Work required - Using the data below, reproduce exactly the lines from the line with "explorando nuevas" to the line with "озроблено комплексний план", both included; pictures must be dropped.

Page-level text extractions:
+ + + + + + +

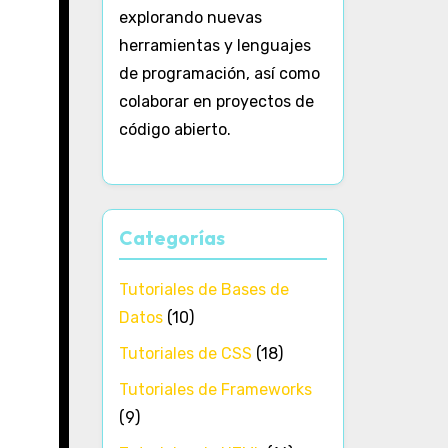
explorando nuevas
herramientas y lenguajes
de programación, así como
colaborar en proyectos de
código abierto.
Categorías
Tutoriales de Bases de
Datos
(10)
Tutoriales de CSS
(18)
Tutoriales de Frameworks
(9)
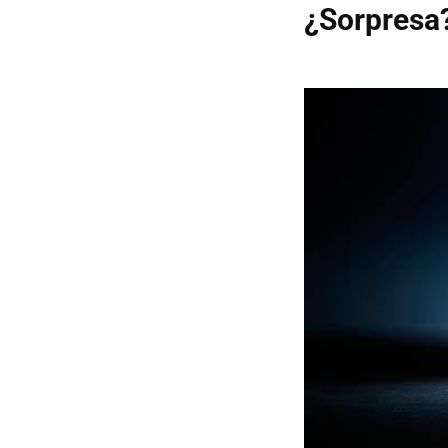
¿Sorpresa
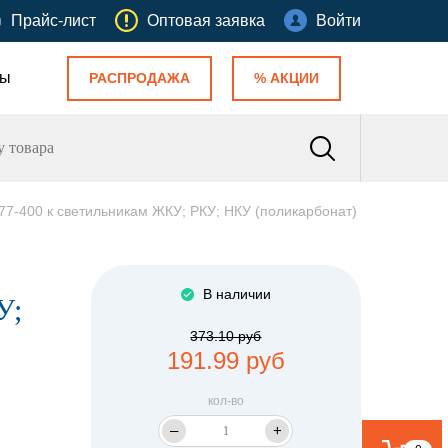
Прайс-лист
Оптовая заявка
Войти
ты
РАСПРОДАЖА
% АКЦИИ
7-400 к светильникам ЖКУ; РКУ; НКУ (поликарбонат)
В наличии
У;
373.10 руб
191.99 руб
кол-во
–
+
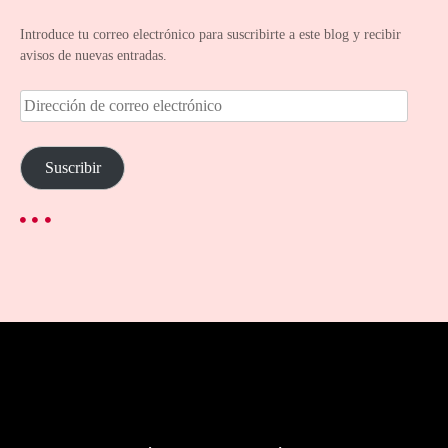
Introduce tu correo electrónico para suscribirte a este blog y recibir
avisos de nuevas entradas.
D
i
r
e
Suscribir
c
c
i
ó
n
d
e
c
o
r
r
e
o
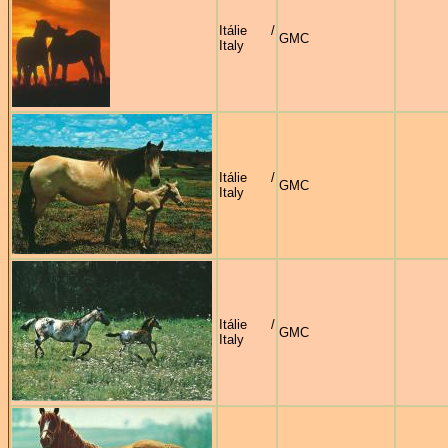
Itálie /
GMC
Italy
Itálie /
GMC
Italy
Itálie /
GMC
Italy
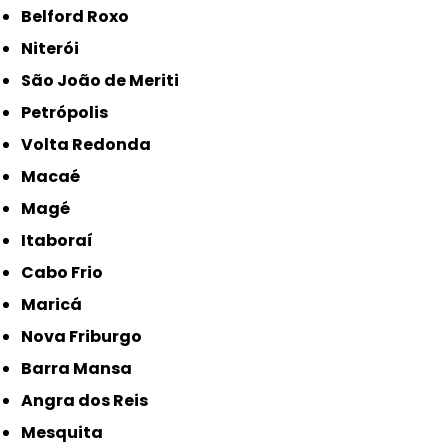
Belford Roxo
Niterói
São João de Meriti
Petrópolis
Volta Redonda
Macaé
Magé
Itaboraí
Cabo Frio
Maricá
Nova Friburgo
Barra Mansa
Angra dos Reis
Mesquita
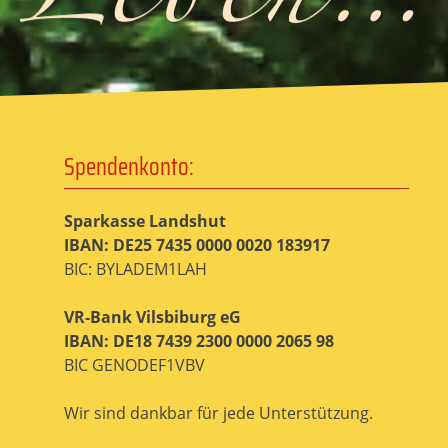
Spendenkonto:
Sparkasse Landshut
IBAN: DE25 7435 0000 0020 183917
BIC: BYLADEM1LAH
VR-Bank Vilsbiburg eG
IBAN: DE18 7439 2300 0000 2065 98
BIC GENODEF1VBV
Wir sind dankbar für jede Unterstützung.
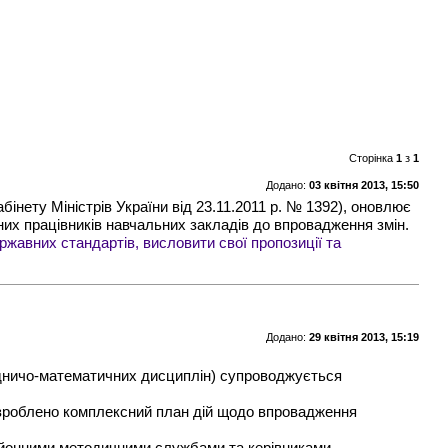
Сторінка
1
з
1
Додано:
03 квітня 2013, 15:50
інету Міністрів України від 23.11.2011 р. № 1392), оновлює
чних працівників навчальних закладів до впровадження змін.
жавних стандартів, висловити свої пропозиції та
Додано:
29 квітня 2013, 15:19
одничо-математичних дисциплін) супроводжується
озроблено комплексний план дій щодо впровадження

+ + + + + + +

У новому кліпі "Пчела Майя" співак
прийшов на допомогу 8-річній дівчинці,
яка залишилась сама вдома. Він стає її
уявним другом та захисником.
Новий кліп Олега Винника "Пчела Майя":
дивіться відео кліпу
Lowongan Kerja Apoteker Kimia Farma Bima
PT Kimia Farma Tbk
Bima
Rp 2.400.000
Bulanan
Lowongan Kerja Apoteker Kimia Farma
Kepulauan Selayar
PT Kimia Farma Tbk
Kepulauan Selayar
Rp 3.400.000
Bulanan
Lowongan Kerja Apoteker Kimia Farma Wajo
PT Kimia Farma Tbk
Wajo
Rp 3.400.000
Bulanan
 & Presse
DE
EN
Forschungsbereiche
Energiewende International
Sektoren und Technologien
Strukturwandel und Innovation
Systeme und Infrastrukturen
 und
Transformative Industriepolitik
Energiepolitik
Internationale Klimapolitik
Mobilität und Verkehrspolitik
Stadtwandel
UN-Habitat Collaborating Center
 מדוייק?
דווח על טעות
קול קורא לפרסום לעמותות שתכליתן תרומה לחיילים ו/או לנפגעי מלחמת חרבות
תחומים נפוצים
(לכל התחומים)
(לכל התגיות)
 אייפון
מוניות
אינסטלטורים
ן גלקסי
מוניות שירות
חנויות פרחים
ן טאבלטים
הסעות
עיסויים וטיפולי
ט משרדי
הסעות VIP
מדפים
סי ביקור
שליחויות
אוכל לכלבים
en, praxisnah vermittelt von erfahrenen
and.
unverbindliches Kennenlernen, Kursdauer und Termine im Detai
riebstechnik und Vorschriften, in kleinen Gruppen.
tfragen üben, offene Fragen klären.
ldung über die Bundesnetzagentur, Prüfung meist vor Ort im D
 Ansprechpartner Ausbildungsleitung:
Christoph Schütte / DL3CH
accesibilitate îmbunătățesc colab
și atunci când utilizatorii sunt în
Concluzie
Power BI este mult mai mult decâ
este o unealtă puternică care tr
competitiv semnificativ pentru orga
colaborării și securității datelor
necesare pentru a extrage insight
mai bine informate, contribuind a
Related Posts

+ + + + + + +

Task output -
explorando nuevas
herramientas y lenguajes
de programación, así como
colaborar en proyectos de
código abierto.
Categorías
Tutoriales de Bases de
Datos
(10)
Tutoriales de CSS
(18)
Tutoriales de Frameworks
(9)
¿Sorpresa
Прайс-лист
Оптовая заявка
Войти
ты
РАСПРОДАЖА
% АКЦИИ
7-400 к светильникам ЖКУ; РКУ; НКУ (поликарбонат)
В наличии
У;
373.10 руб
191.99 руб
кол-во
–
+
Introduce tu correo electrónico para suscribirte a este blog y recibir
avisos de nuevas entradas.
D
i
r
e
Suscribir
c
c
i
ó
n
d
e
c
o
r
r
e
o
Itálie /
GMC
Italy
Itálie /
GMC
Italy
Itálie /
GMC
Italy
Belford Roxo
Niterói
São João de Meriti
Petrópolis
Volta Redonda
Macaé
Magé
Itaboraí
Cabo Frio
Maricá
Nova Friburgo
Barra Mansa
Angra dos Reis
Mesquita
Spendenkonto:
Sparkasse Landshut
IBAN: DE25 7435 0000 0020 183917
BIC: BYLADEM1LAH
VR-Bank Vilsbiburg eG
IBAN: DE18 7439 2300 0000 2065 98
BIC GENODEF1VBV
Wir sind dankbar für jede Unterstützung.
Сторінка
1
з
1
Додано:
03 квітня 2013, 15:50
інету Міністрів України від 23.11.2011 р. № 1392), оновлює
чних працівників навчальних закладів до впровадження змін.
жавних стандартів, висловити свої пропозиції та
Додано:
29 квітня 2013, 15:19
одничо-математичних дисциплін) супроводжується
озроблено комплексний план дій щодо впровадження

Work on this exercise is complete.